GitPython icon indicating copy to clipboard operation
GitPython copied to clipboard

GitPython parses RFC 2822 dates with timezone incorrectly

Open yanniszark opened this issue 3 years ago • 4 comments

Bug Report

Description

The parse_date function returns a wrong result, when using an RFC 2822 date with timezone.

In [24]: parse_date('Thu, 20 May 2021 13:38:44 +0300')
Out[24]: (1621517924, -10800)

This output is wrong. 1621517924 is supposed to be UTC time (10:38:44).

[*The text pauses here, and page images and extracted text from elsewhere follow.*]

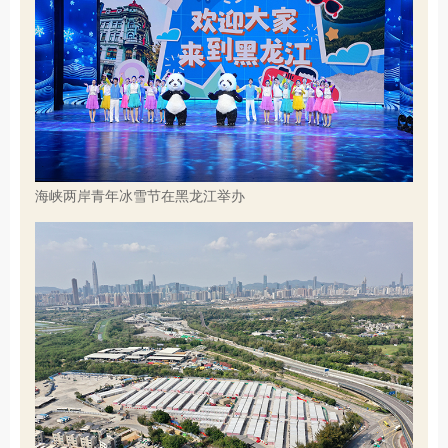
海峡两岸青年冰雪节在黑龙江举办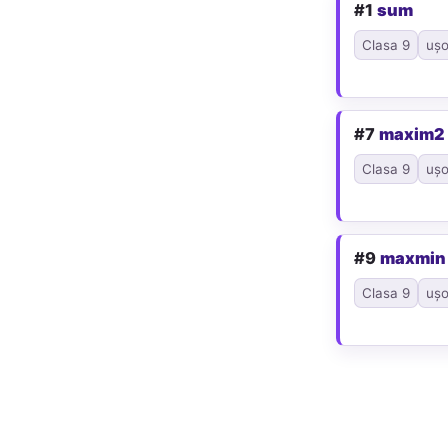
#1
sum
Clasa 9
ușo
#7
maxim2
Clasa 9
ușo
#9
maxmin
Clasa 9
ușo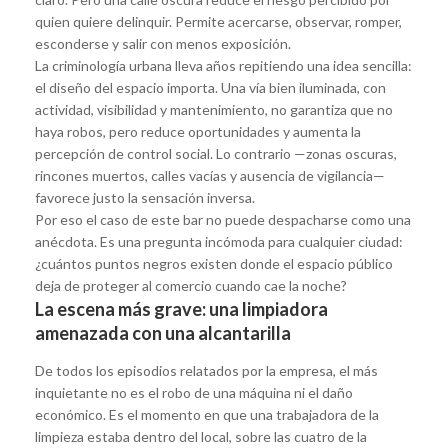
quien quiere delinquir. Permite acercarse, observar, romper,
esconderse y salir con menos exposición.
La criminología urbana lleva años repitiendo una idea sencilla:
el diseño del espacio importa. Una vía bien iluminada, con
actividad, visibilidad y mantenimiento, no garantiza que no
haya robos, pero reduce oportunidades y aumenta la
percepción de control social. Lo contrario —zonas oscuras,
rincones muertos, calles vacías y ausencia de vigilancia—
favorece justo la sensación inversa.
Por eso el caso de este bar no puede despacharse como una
anécdota. Es una pregunta incómoda para cualquier ciudad:
¿cuántos puntos negros existen donde el espacio público
deja de proteger al comercio cuando cae la noche?
La escena más grave: una limpiadora
amenazada con una alcantarilla
De todos los episodios relatados por la empresa, el más
inquietante no es el robo de una máquina ni el daño
económico. Es el momento en que una trabajadora de la
limpieza estaba dentro del local, sobre las cuatro de la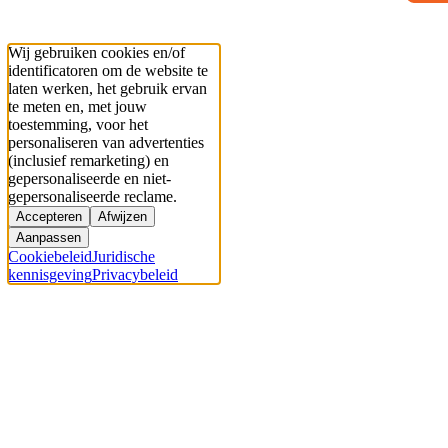
Wij gebruiken cookies en/of
identificatoren om de website te
laten werken, het gebruik ervan
te meten en, met jouw
toestemming, voor het
personaliseren van advertenties
(inclusief remarketing) en
gepersonaliseerde en niet-
gepersonaliseerde reclame.
Accepteren
Afwijzen
Aanpassen
Cookiebeleid
Juridische
kennisgeving
Privacybeleid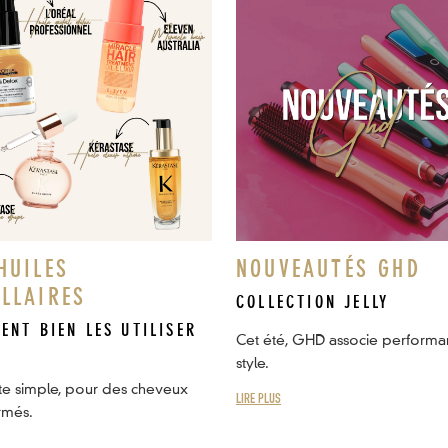
HUILES
NOUVEAUTÉS GHD
ILLAIRES
COLLECTION JELLY
ENT BIEN LES UTILISER
Cet été, GHD associe performa
style.
te simple, pour des cheveux
LIRE PLUS
rmés.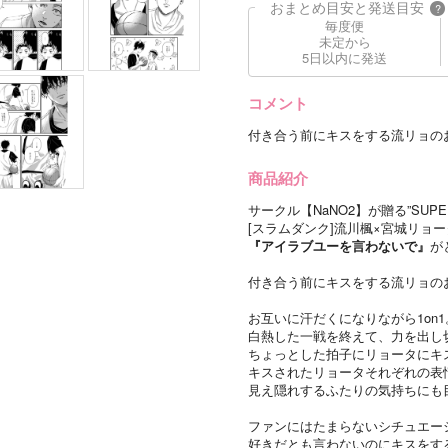
おまとめ目安と発送目安
?
毎度便
未定から
5日以内に発送
コメント
付き合う前にキスをする流リョの
商品紹介
サークル【NaNO2】が贈る”SUPER CO
[スラムダンク]流川楓×宮城リョ
『アイラブユーを言わないで』
が
付き合う前にキスをする流リョの
お互いに汗だくになりながら1on1
白熱した一戦を終えて、力を出し
ちょっとした拍子にリョータにキ
キスされたリョータそれぞれの表
見え隠れするふたりの気持ちにも
ファンにはたまらないシチュエー
好きだとも言わないのにキスをす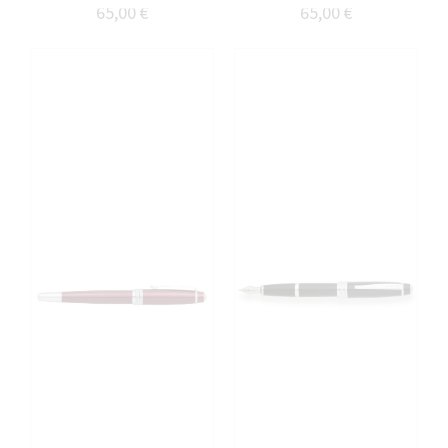
65,00 €
65,00 €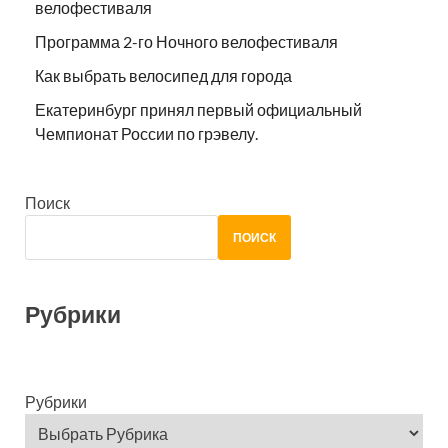
велофестиваля
Программа 2-го Ночного велофестиваля
Как выбрать велосипед для города
Екатеринбург принял первый официальный
Чемпионат России по грэвелу.
Поиск
ПОИСК
Рубрики
Рубрики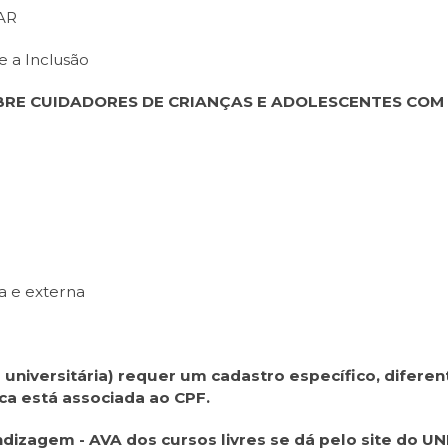
AR
e a Inclusão
RE CUIDADORES DE CRIANÇAS E ADOLESCENTES COM 
a e externa
o universitária) requer um cadastro específico, difere
ca está associada ao CPF.
dizagem - AVA dos cursos livres se dá pelo site do UN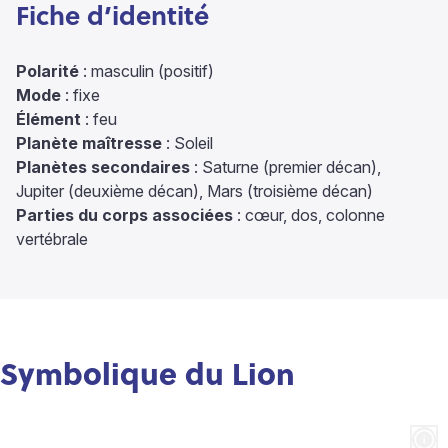
Fiche d’identité
Polarité
: masculin (positif)
Mode
: fixe
Élément
: feu
Planète maîtresse
: Soleil
Planètes secondaires
: Saturne (premier décan),
Jupiter (deuxième décan), Mars (troisième décan)
Parties du corps associées
: cœur, dos, colonne
vertébrale
Symbolique du Lion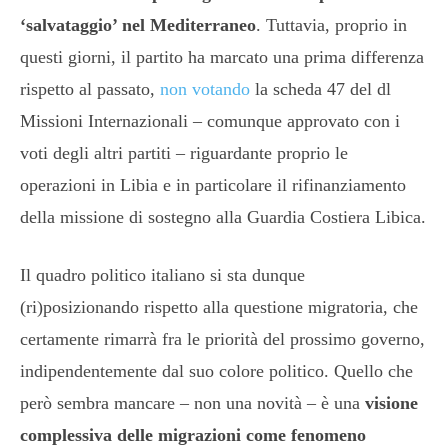
‘salvataggio’ nel Mediterraneo
. Tuttavia, proprio in
questi giorni, il partito ha marcato una prima differenza
rispetto al passato,
non votando
la scheda 47 del dl
Missioni Internazionali – comunque approvato con i
voti degli altri partiti – riguardante proprio le
operazioni in Libia e in particolare il rifinanziamento
della missione di sostegno alla Guardia Costiera Libica.
Il quadro politico italiano si sta dunque
(ri)posizionando rispetto alla questione migratoria, che
certamente rimarrà fra le priorità del prossimo governo,
indipendentemente dal suo colore politico. Quello che
però sembra mancare – non una novità – è una
visione
complessiva delle migrazioni come fenomeno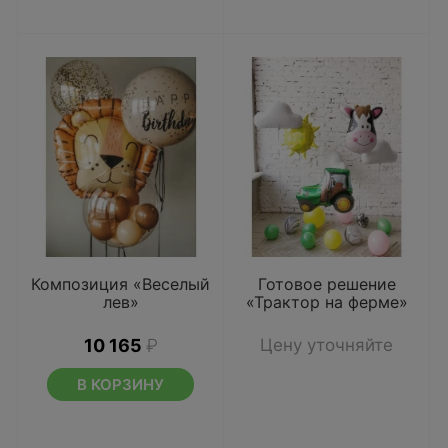
Композиция «Веселый
Готовое решение
лев»
«Трактор на ферме»
10 165
₽
Цену уточняйте
В КОРЗИНУ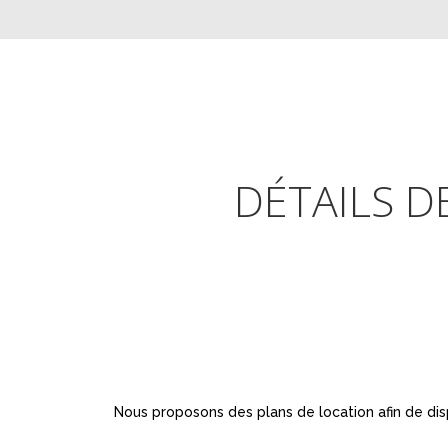
DÉTAILS D
Nous proposons des plans de location afin de dis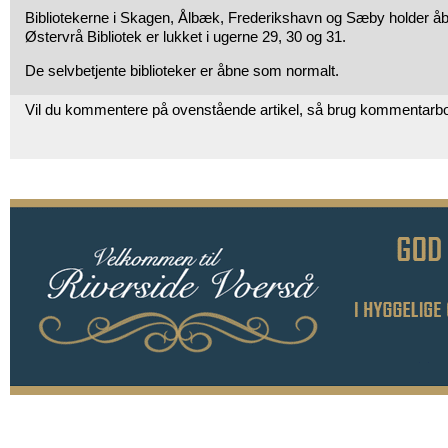
Bibliotekerne i Skagen, Ålbæk, Frederikshavn og Sæby holder å
Østervrå Bibliotek er lukket i ugerne 29, 30 og 31.
De selvbetjente biblioteker er åbne som normalt.
Vil du kommentere på ovenstående artikel, så brug kommentarb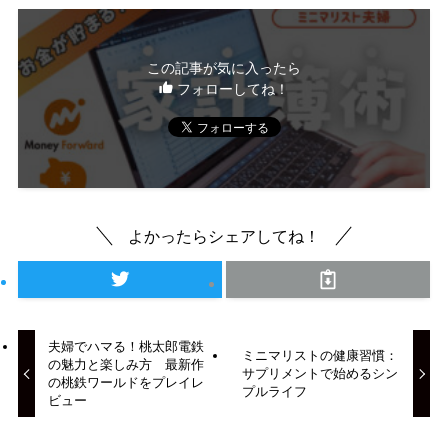
この記事が気に入ったら
フォローしてね！
よかったらシェアしてね！
夫婦でハマる！桃太郎電鉄
ミニマリストの健康習慣：
の魅力と楽しみ方 最新作
サプリメントで始めるシン
の桃鉄ワールドをプレイレ
プルライフ
ビュー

But instead, it is my time (13:38:44)

Source Code Investigation

The function calls are as following:

  1. repo.index.commit takes author_date as input, which is an RFC 2822 string.
  2. repo.index.commit calls Commit.create_from_tree with author_date.
  3. Commit.create_from_tree calls parse_date(author_date) to parse the date into author_time and author_offset.
  4. Commit.create_from_treecalls cls (aka Commit.__init__) passing author_time and author_offset.
  5. Commit.__init__ saves author_time and author_offset in authored_date and author_tz_offset.

Thus, the fault should lie with the parse_date function.

Environment

Tried with versions 2.1.11 and 3.1.14.

yanniszark avatar May 20 '21 16:05 yanniszark

Thanks for the report! With the given example, I could reproduce the issue and validate that GitPython essentially does the opposite. It returns the original time and inverts the offset, so that original_time + offset yields the UTC time.

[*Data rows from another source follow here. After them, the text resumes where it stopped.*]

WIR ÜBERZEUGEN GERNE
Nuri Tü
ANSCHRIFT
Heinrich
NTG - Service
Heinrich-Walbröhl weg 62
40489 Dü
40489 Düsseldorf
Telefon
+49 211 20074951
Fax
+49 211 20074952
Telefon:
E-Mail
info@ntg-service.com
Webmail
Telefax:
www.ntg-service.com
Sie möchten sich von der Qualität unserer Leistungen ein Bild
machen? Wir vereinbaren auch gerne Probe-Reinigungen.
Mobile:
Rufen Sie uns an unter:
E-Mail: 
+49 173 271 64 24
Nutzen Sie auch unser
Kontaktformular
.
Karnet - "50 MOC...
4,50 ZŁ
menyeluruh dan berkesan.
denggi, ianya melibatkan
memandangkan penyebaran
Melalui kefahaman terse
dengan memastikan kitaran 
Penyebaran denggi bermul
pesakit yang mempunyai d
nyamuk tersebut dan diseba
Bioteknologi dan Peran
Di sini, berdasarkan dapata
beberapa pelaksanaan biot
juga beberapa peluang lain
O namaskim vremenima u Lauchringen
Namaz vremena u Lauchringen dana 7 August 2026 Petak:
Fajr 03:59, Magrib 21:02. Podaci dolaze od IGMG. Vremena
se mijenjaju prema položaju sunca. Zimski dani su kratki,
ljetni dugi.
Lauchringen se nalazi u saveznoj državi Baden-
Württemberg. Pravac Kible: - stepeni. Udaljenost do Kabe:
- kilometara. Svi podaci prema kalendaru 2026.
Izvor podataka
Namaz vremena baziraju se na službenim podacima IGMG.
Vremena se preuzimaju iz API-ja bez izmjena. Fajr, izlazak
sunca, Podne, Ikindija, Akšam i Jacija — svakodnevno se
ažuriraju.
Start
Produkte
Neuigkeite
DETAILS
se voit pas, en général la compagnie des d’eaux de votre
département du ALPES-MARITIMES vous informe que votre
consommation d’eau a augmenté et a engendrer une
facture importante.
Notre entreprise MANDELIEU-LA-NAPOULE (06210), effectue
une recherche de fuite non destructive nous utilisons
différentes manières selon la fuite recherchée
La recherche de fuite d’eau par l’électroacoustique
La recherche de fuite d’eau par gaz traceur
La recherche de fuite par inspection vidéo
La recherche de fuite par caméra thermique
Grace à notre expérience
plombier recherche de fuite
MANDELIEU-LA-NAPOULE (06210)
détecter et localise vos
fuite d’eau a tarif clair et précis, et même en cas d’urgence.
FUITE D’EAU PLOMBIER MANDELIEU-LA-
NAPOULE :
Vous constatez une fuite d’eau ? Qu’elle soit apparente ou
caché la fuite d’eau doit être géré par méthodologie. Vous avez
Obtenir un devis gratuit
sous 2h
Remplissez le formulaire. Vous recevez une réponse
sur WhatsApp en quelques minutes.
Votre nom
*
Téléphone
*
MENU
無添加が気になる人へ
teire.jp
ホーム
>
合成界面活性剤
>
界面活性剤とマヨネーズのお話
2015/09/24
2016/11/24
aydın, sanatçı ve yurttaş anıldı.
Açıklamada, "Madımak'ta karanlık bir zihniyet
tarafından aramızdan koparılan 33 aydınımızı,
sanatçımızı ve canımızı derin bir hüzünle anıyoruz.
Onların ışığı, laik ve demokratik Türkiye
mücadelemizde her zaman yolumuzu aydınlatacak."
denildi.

The respective source is here, and I think it's very old too. I am also very sure that a lot of code depends on this behaviour so fixing it to match the docs will be a breaking change.

Instead of that I propose to change the documentation instead. What do you think?

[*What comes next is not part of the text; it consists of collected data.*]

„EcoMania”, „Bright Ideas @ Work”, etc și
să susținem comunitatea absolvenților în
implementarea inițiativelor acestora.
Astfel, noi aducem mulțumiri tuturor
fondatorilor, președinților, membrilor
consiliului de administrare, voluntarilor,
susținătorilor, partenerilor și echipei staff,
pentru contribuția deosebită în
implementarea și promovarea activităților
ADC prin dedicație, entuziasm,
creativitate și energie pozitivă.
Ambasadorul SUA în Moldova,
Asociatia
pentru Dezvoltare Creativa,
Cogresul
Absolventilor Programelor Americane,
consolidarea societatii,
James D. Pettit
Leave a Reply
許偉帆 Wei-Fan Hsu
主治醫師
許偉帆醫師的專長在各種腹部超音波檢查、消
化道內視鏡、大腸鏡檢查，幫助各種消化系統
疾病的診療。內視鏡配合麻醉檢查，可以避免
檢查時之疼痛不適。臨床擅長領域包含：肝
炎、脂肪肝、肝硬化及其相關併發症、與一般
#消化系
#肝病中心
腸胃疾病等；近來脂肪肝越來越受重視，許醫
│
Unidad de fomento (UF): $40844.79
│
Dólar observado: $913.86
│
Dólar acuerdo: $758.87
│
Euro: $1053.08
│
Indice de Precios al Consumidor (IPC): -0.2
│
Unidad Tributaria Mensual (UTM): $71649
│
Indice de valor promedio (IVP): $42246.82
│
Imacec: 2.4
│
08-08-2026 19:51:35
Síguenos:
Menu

Byron avatar May 20 '21 23:05 Byron

Hi @Byron,

Thanks a lot for the quick response!

It returns the original time and inverts the offset, so that original_time + offset yields the UTC time.

I am using GitPython to make a commit and specify a date in RFC 2822 (date taken from another commit). The original date (as shown in git log) is: Fri May 21 12:45:30 2021 +0300 The resulting date (as shown in git log) is: Fri May 21 15:45:30 2021 +0300

Thus, when creating a commit with an RFC 2822 date, the resulting date is incorrect, it's not that the timezone has changed to balance the changed time.

The respective source is here, and I think it's very old too. I am also very sure that a lot of code depends on this behaviour so fixing it to match the docs will be a breaking change.

I'm not sure about the utctz_to_altz function and where it is used. However, I think we should fix parse_date to correctly parse RFC 2822 dates, because that is clearly broken. We can do that without changing the helper function utctz_to_altz, if you believe it will break other places.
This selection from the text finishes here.